Give Roses Light and Air
By now on the East Coast, lots of roses have mildew or black spot on the leaves. Prevention through good cultural conditions -- selecting disease-resistant cultivars and planting where there are 8 hours or more of sunlight and good air circulation -- is the best approach. As this is not the time to move roses, consider removing nearby tree and shrub branches to increase light and air flow.
Use Organic Control for Mildew and Other Diseases
Try an organic control against mildew on roses and perennials, even food crops. Serenade's Bacillus subtilis is a biofungicide for powdery mildew, downy mildew, bacterial spot, rust, and more. It stops plant pathogen spores from germinating and disrupts pathogen growth.
Prune Off Spent Lilac Flowers
Remove dead lilac flower clusters by pruning just above a node (where leaf joins stem). Then remove older or crowded branches with a pruning cut at the base of the shrub. That's right, squat or bend over to reach inside the shrub just above the soil, and clip the branch low. Also prune off crossing or damaged branches. Leave the strong, healthy branch; remove the broken, spindly, or weak one.
Pinch for Bushiness
Pinching off the stem tip on basil, mums, and sweet potato vines will make the plants grow more bushy. In northern climes, pinching or pruning off the summer phlox's stem tip right now also will promote bushy growth without flower loss. Doing it much later, though, will remove flower buds.

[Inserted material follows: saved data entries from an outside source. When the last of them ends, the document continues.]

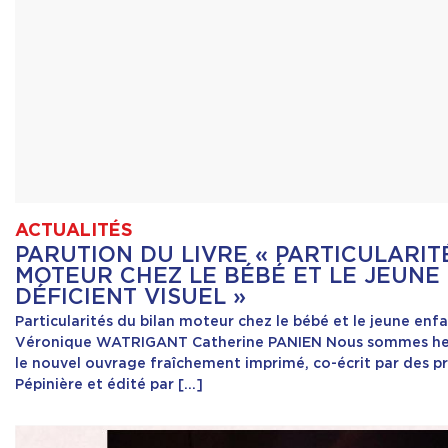
ACTUALITÉS
PARUTION DU LIVRE « PARTICULARIT
MOTEUR CHEZ LE BÉBÉ ET LE JEUNE
DÉFICIENT VISUEL »
Particularités du bilan moteur chez le bébé et le jeune enfa
Véronique WATRIGANT Catherine PANIEN Nous sommes heu
le nouvel ouvrage fraîchement imprimé, co-écrit par des 
Pépinière et édité par […]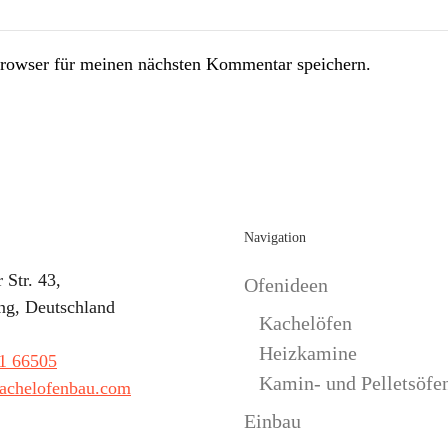
rowser für meinen nächsten Kommentar speichern.
Navigation
 Str. 43,
Ofenideen
ng, Deutschland
Kachelöfen
Heizkamine
1 66505
Kamin- und Pelletsöfe
achelofenbau.com
Einbau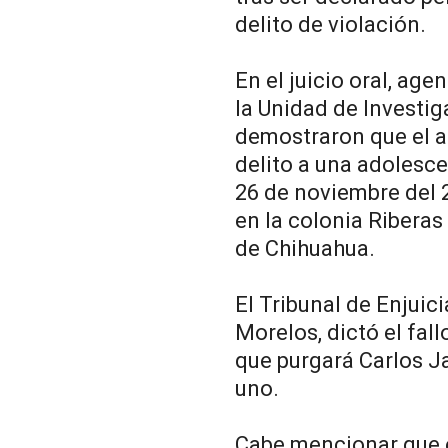
delito de violación.
En el juicio oral, age
la Unidad de Investig
demostraron que el a
delito a una adolesce
26 de noviembre del 
en la colonia Ribera
de Chihuahua.
El Tribunal de Enjuici
Morelos, dictó el fal
que purgará Carlos Ja
uno.
Cabe mencionar que e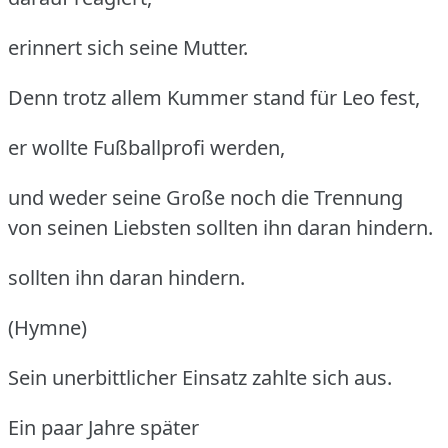
erinnert sich seine Mutter.
Denn trotz allem Kummer stand für Leo fest,
er wollte Fußballprofi werden,
und weder seine Große noch die Trennung
von seinen Liebsten sollten ihn daran hindern.
sollten ihn daran hindern.
(Hymne)
Sein unerbittlicher Einsatz zahlte sich aus.
Ein paar Jahre später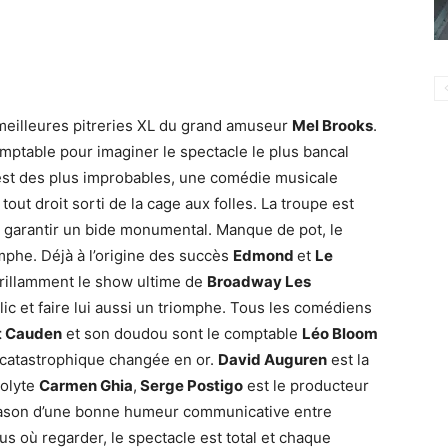
 meilleures pitreries XL du grand amuseur
Mel Brooks
.
omptable pour imaginer le spectacle le plus bancal
 est des plus improbables, une comédie musicale
out droit sorti de la cage aux folles. La troupe est
garantir un bide monumental. Manque de pot, le
omphe. Déjà à l’origine des succès
Edmond
et
Le
rillamment le show ultime de
Broadway Les
ic et faire lui aussi un triomphe. Tous les comédiens
t Cauden
et son doudou sont le comptable
Léo Bloom
 catastrophique changée en or.
David Auguren
est la
colyte
Carmen Ghia
,
Serge Postigo
est le producteur
pason d’une bonne humeur communicative entre
plus où regarder, le spectacle est total et chaque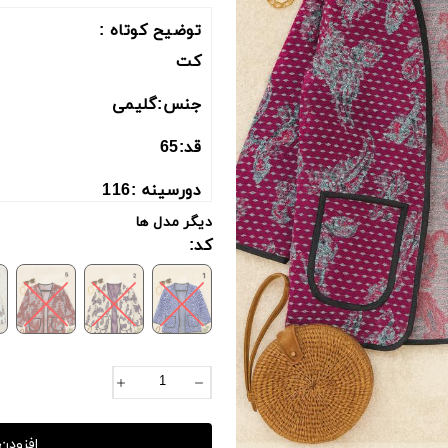
توضیح کوتاه :
کت
جنس:گلیمی
قد:65
دورسینه :116
دیگر مدل ها
دوربازو : 52
کد:
قدآستین ازکنار یقه :69
اندازه ها کمی حدودی میباش
طرح جیب رندوم ارسال میشو
______________________
افزودن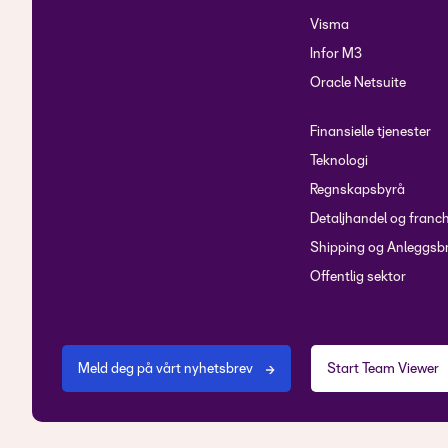
Visma
Infor M3
Oracle Netsuite
Finansielle tjenester
Teknologi
Regnskapsbyrå
Detaljhandel og franc
Shipping og Anleggsb
Offentlig sektor
Meld deg på vårt nyhetsbrev
Start Team Viewer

Deadhead to Stimulate New Flowers
Pruning to remove dead flower heads from salvia, veronica, lady's mantle, malva, coreopsis, valerian, and perennial geraniums can make way for continued or later flowering. For lady's mantle, coreopsis, and geraniums, individually cut off each dead flower stalk at the base of the stalk. Clip salvia, valerian, and veronica more carefully -- just below the dead flower head. Look carefully and you'll see small flower buds emerging lower on the same stalk.